The task: Lines in the listing below containing the string "Perfect" are to be identified and copied.

Data for processing:
------
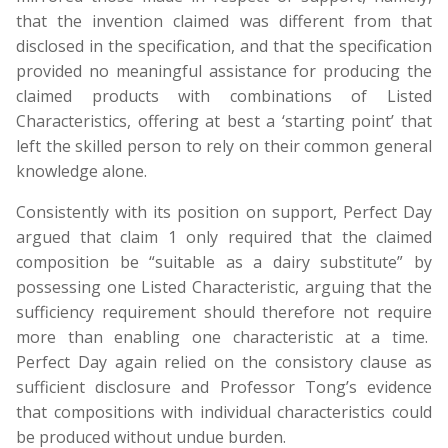
that the invention claimed was different from that
disclosed in the specification, and that the specification
provided no meaningful assistance for producing the
claimed products with combinations of Listed
Characteristics, offering at best a ‘starting point’ that
left the skilled person to rely on their common general
knowledge alone.
Consistently with its position on support, Perfect Day
argued that claim 1 only required that the claimed
composition be “suitable as a dairy substitute” by
possessing one Listed Characteristic, arguing that the
sufficiency requirement should therefore not require
more than enabling one characteristic at a time.
Perfect Day again relied on the consistory clause as
sufficient disclosure and Professor Tong’s evidence
that compositions with individual characteristics could
be produced without undue burden.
------
Response area:
Consistently with its position on support, Perfect Day
Perfect Day again relied on the consistory clause as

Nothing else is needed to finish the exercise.